The increase is “about $745,000,” Joe, the committee’s liaison, said, adding that election‑related expenses account for roughly $109,000 of the year‑over‑year change. The budget request divides the total into salary and wages (about $542,000), expenses (about $596,000) and $15,000 for capital equipment.
Why it matters: ballot processing and election administration are episodic but costly; equipment lifecycles and state software rollouts can produce operational delays and unexpected costs that affect towns’ ability to run elections on schedule.
Town clerk staff described a plan to modernize polling equipment on an eight‑year replacement cycle. The town currently deploys 15 tabulators and is ordering two new high‑speed tabulators to use at a central tabulation facility. Presenters said the machines cost roughly $7,000 apiece and that the department expects to replace two tabulators per year, which drove the $15,000 capital line.

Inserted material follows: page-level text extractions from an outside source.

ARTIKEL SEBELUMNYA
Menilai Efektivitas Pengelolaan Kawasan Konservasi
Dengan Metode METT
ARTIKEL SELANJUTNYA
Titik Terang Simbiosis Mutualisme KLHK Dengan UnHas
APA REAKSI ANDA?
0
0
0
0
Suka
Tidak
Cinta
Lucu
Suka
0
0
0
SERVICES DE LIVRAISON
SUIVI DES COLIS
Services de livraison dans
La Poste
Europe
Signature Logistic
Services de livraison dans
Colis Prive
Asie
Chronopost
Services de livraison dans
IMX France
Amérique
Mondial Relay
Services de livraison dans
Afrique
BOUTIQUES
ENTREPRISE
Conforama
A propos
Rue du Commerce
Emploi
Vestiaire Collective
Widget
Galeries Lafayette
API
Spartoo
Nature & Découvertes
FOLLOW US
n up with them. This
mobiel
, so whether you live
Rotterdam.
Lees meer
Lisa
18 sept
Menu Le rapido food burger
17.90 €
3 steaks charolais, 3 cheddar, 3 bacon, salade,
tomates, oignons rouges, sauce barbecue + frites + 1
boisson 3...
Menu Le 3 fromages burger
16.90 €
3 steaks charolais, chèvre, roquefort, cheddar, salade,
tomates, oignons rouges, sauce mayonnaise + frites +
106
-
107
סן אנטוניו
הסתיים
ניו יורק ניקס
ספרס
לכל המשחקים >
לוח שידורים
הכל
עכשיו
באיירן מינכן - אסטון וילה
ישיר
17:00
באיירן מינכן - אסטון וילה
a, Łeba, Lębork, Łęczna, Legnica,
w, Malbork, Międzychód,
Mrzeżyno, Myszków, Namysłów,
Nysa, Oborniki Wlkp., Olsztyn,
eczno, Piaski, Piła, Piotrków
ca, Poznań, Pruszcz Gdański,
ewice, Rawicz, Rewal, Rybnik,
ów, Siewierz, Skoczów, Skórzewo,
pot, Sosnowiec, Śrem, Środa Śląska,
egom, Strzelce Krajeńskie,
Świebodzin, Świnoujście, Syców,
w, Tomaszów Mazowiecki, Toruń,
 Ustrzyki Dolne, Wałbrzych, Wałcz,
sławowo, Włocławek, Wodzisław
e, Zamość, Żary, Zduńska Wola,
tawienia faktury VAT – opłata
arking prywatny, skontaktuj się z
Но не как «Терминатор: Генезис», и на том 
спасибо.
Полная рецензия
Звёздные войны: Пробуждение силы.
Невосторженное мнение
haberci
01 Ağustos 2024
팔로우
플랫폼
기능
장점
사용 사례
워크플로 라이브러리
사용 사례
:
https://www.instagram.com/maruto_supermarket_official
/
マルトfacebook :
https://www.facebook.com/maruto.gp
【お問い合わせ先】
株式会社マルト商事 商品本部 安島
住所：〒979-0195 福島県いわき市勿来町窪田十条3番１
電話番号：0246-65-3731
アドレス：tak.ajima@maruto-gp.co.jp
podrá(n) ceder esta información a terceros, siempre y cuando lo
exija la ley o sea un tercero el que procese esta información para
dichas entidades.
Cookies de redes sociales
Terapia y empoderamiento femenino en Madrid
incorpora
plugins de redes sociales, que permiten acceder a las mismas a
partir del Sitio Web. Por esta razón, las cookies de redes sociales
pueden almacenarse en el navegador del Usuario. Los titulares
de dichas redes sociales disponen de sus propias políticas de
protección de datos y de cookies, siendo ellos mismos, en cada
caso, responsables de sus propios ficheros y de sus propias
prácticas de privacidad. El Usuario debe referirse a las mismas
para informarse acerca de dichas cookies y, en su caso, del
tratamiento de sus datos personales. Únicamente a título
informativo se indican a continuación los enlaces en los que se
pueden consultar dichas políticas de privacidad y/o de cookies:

“Those will be our first two high‑speed tabulators,” a town clerk staff member said, explaining the intention to use the new machines in the central tabulation facility for processing vote‑by‑mail and early voting ballots, and over time to place high‑speed units in precincts to reduce late‑night processing.
Committee members pressed on operational details. Staff confirmed ballots may be opened and prepared before polls close but that counting votes cannot be completed until the close of polls, a safeguard intended to prevent premature disclosure of results. Members also asked about leasing options for equipment; staff said they had not pursued leasing and had relied on purchases.
Clerks raised a second concern: dependencies on multiple state systems. The office uses several different platforms — from the Secretary of the Commonwealth, the ethics commission and vital records systems — and staff said recent state rollouts had introduced delays (for example, a voter registration/census platform that initially failed and set the office back several weeks).
What’s next: the committee will continue budget hearings and carry this information into its review of the town manager’s recommended budget and the warrant materials ahead of spring town meeting.
The committee adjourned after hearing school and other department budgets.